» **Dataset records**

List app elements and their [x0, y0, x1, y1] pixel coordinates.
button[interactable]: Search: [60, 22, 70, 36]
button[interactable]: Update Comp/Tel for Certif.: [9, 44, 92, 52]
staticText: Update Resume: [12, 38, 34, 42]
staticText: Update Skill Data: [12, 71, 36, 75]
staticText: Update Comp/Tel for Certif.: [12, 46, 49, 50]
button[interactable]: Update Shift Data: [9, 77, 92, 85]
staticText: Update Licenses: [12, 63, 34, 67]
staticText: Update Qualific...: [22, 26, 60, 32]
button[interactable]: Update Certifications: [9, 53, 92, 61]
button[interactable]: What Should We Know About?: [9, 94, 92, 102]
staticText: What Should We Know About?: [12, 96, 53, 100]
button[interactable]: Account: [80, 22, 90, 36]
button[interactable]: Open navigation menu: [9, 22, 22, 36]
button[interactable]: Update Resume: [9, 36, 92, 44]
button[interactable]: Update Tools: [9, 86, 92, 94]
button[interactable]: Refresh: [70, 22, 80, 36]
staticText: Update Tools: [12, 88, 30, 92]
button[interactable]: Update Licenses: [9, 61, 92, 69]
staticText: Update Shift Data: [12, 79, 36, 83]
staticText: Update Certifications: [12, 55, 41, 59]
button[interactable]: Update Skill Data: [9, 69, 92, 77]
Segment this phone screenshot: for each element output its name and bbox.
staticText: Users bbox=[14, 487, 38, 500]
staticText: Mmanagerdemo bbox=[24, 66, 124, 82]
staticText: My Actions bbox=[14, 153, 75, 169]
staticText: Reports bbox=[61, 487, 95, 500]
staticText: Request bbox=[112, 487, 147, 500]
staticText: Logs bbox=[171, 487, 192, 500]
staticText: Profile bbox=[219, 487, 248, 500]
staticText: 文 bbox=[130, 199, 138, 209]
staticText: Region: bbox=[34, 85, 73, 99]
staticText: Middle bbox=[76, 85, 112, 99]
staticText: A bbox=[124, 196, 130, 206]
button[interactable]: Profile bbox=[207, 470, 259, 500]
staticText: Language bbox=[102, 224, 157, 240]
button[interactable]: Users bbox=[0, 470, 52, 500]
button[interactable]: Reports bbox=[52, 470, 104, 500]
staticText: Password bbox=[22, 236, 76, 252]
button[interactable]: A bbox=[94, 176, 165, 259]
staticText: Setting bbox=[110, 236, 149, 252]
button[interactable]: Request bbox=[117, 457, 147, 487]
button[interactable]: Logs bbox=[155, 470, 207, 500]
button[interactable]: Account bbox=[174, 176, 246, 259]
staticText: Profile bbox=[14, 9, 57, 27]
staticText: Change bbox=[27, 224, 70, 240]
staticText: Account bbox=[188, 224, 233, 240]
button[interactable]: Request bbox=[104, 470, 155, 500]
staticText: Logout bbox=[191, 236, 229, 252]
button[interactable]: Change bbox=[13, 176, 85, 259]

» **Task objective**
Using the records above, report each line that contains the word "Request" by copying it.

» **Result**
staticText: Request bbox=[112, 487, 147, 500]
button[interactable]: Request bbox=[117, 457, 147, 487]
button[interactable]: Request bbox=[104, 470, 155, 500]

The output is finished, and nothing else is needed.